Henderson plays Annie, a woman whose declining health and cognitive functioning, due to dementia, mean she’s often at one remove from reality, increasingly residing in the realm of the past. For the first four episodes, Henderson barely has any dialogue, and yet there’s heft to her presence — with just a flash of the eyes or a twitch of a smile, she conveys an entire internal world that the viewer isn’t yet privy to. “I liked the idea of a woman for whom things are changing,” says Henderson thoughtfully. “Part of her is leaving, and other parts of her are coming in through memories and the past.
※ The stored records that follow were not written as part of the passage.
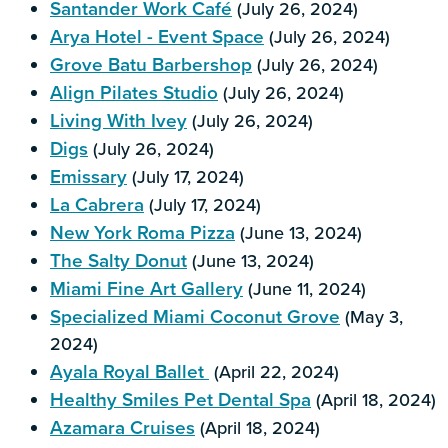
Santander Work Café
(July 26, 2024)
Arya Hotel - Event Space
(July 26, 2024)
Grove Batu Barbershop
(July 26, 2024)
Align Pilates Studio
(July 26, 2024)
Living With Ivey
(July 26, 2024)
Digs
(July 26, 2024)
Emissary
(July 17, 2024)
La Cabrera
(July 17, 2024)
New York Roma Pizza
(June 13, 2024)
The Salty Donut
(June 13, 2024)
Miami Fine Art Gallery
(June 11, 2024)
Specialized Miami Coconut Grove
(May 3,
2024)
Ayala Royal Ballet
(April 22, 2024)
Healthy Smiles Pet Dental Spa
(April 18, 2024)
Azamara Cruises
(April 18, 2024)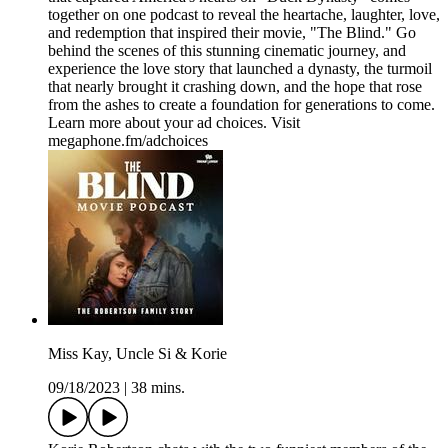
together on one podcast to reveal the heartache, laughter, love,
and redemption that inspired their movie, "The Blind." Go
behind the scenes of this stunning cinematic journey, and
experience the love story that launched a dynasty, the turmoil
that nearly brought it crashing down, and the hope that rose
from the ashes to create a foundation for generations to come.
Learn more about your ad choices. Visit
megaphone.fm/adchoices
Miss Kay, Uncle Si & Korie
09/18/2023
|
38 mins.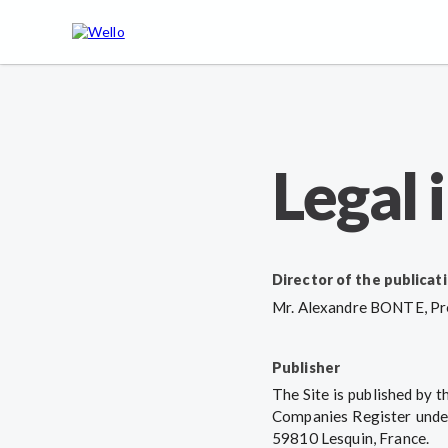
Legal 
Director of the publicat
Mr. Alexandre BONTE, Pre
Publisher
The Site is published by 
Companies Register under
59810 Lesquin, France.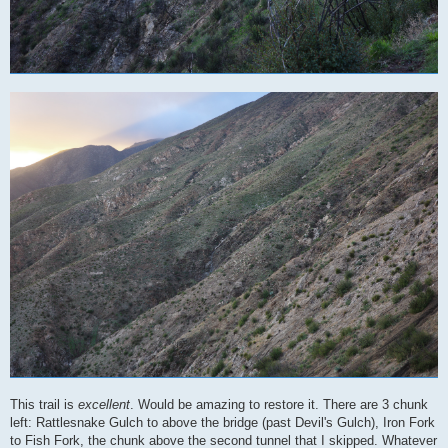
This trail is
excellent
. Would be amazing to restore it. There are 3 chunk
left: Rattlesnake Gulch to above the bridge (past Devil's Gulch), Iron Fork
to Fish Fork, the chunk above the second tunnel that I skipped. Whatever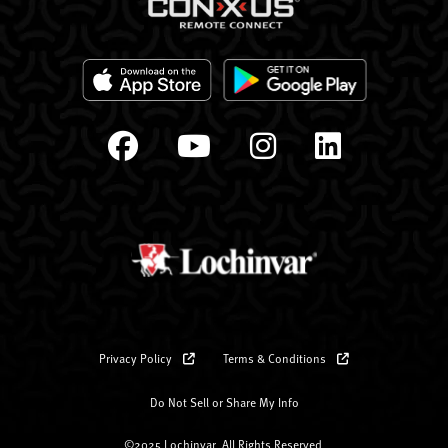
Privacy Policy
Terms & Conditions
Do Not Sell or Share My Info
©2025 Lochinvar. All Rights Reserved.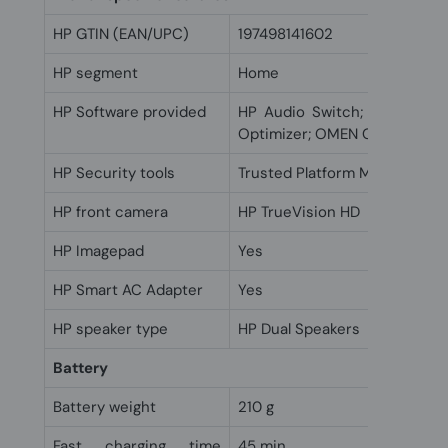
HP GTIN (EAN/UPC)
197498141602
HP segment
Home
HP Software provided
HP Audio Switch; HP Suppor
Optimizer; OMEN Gaming Hub
HP Security tools
Trusted Platform Module (Fi
HP front camera
HP TrueVision HD
HP Imagepad
Yes
HP Smart AC Adapter
Yes
HP speaker type
HP Dual Speakers
Battery
Battery weight
210 g
Fast charging time
45 min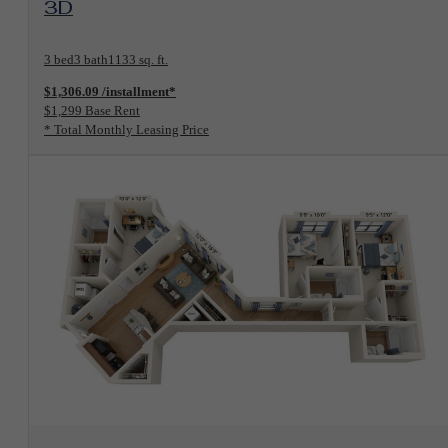
3D
3 bed
3 bath
1133 sq. ft.
$1,306.09 /installment*
$1,299 Base Rent
* Total Monthly Leasing Price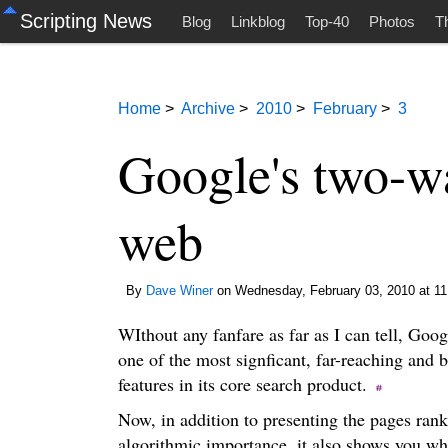
Scripting News
Blog
Linkblog
Top-40
Photos
T
Home
>
Archive
>
2010
>
February
>
3
Google's two-wa
web
By
Dave Winer
on Wednesday, February 03, 2010 at 11
WIthout any fanfare as far as I can tell, Goog
one of the most signficant, far-reaching and 
features in its core search product.
Now, in addition to presenting the pages rank
algorithmic importance, it also shows you w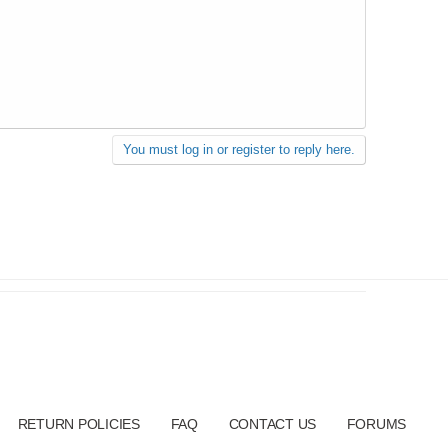
You must log in or register to reply here.
RETURN POLICIES
FAQ
CONTACT US
FORUMS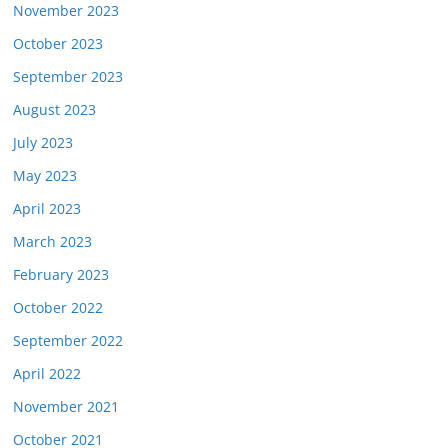
November 2023
October 2023
September 2023
August 2023
July 2023
May 2023
April 2023
March 2023
February 2023
October 2022
September 2022
April 2022
November 2021
October 2021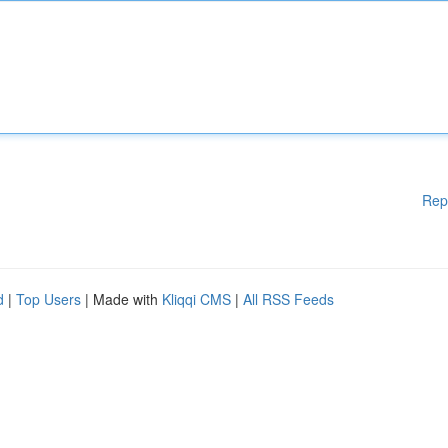
Rep
d
|
Top Users
| Made with
Kliqqi CMS
|
All RSS Feeds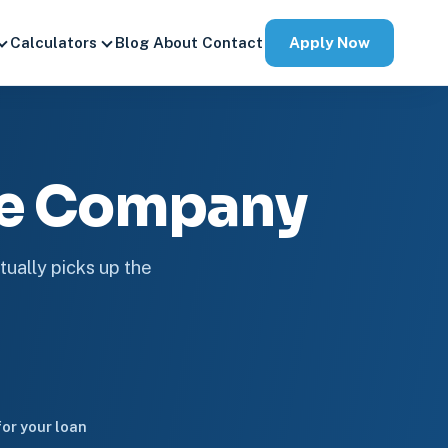
Apply Now
Calculators
Blog
About
Contact
ge Company
tually picks up the
or your loan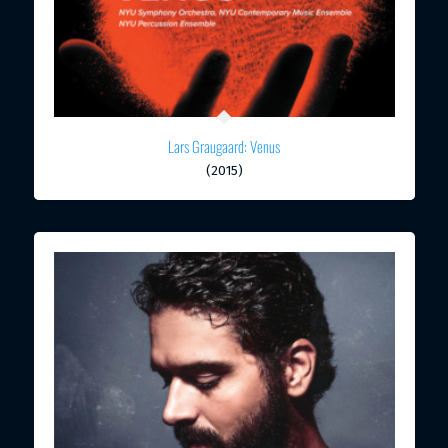
Lars Graugaard: Venus
(2015)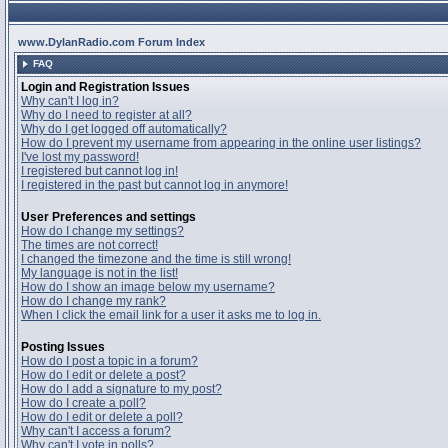
www.DylanRadio.com Forum Index
FAQ
Login and Registration Issues
Why can't I log in?
Why do I need to register at all?
Why do I get logged off automatically?
How do I prevent my username from appearing in the online user listings?
I've lost my password!
I registered but cannot log in!
I registered in the past but cannot log in anymore!
User Preferences and settings
How do I change my settings?
The times are not correct!
I changed the timezone and the time is still wrong!
My language is not in the list!
How do I show an image below my username?
How do I change my rank?
When I click the email link for a user it asks me to log in.
Posting Issues
How do I post a topic in a forum?
How do I edit or delete a post?
How do I add a signature to my post?
How do I create a poll?
How do I edit or delete a poll?
Why can't I access a forum?
Why can't I vote in polls?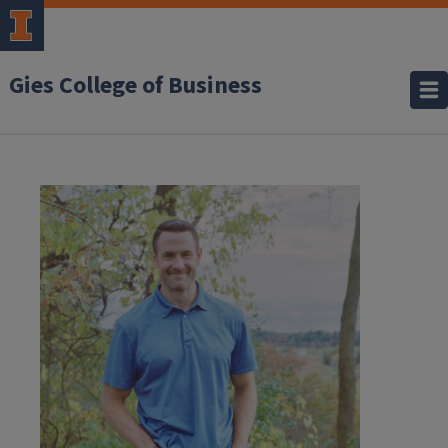
Gies College of Business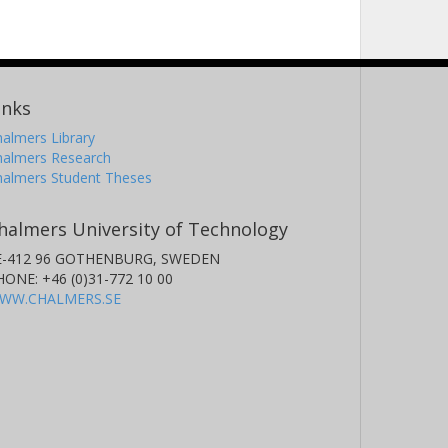
inks
almers Library
halmers Research
halmers Student Theses
halmers University of Technology
E-412 96 GOTHENBURG, SWEDEN
HONE: +46 (0)31-772 10 00
WW.CHALMERS.SE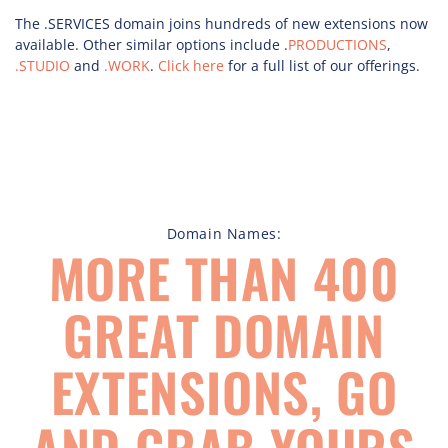
The .SERVICES domain joins hundreds of new extensions now
available. Other similar options include .
PRODUCTIONS
,
.STUDIO
and
.WORK
.
Click here
for a full list of our offerings.
Domain Names:
MORE THAN 400
GREAT DOMAIN
EXTENSIONS, GO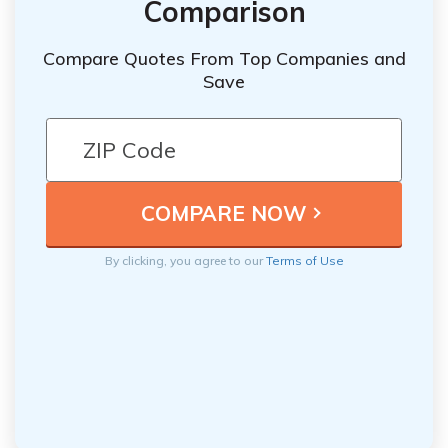
Comparison
Compare Quotes From Top Companies and
Save
By clicking, you agree to our
Terms of Use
She’s questioning things and haunted by things.”
Another draw was the idea of working with fellow Scot Dougray Scott (Mission: Impossible 2, Desperate Housewives), who plays her husband David, oscillating between barely contained fury and seismic grief and regret. In one of those quirks of serendipity, Henderson met Scott for the very first time the night before she was offered the part of Annie. “That was another huge appeal and a surprise — I couldn’t believe it,” she says. “The timing was very strange, as if it was meant to be.” The scenes between them are taut and powerful, showing the wafer-thin line between love and hate that spouses dance along in a long-term marriage. “I think that’s life, isn’t it?” Henderson muses. “Who said life was going to be easy? We could all just walk away, we could just say, ‘OK, I’m fed up.’ But people don’t – we cling on. You need the battles in life.”
Amid emotionally charged scenes, Henderson and Scott would defuse the tension by sitting around drinking endless cups of tea, eating cheese toasties and having gentle conversations about books and soup. Henderson describes the process as “lovely”: “We just hung about together, and tried to make it nice for each other, because it’s a journey. When it’s big, emotional stuff — for me, anyway — it’s nice to not be that off set. It’s nice to just have a laugh or a giggle or just be quiet. Bring it down to ordinary, and then you can kind of cope.”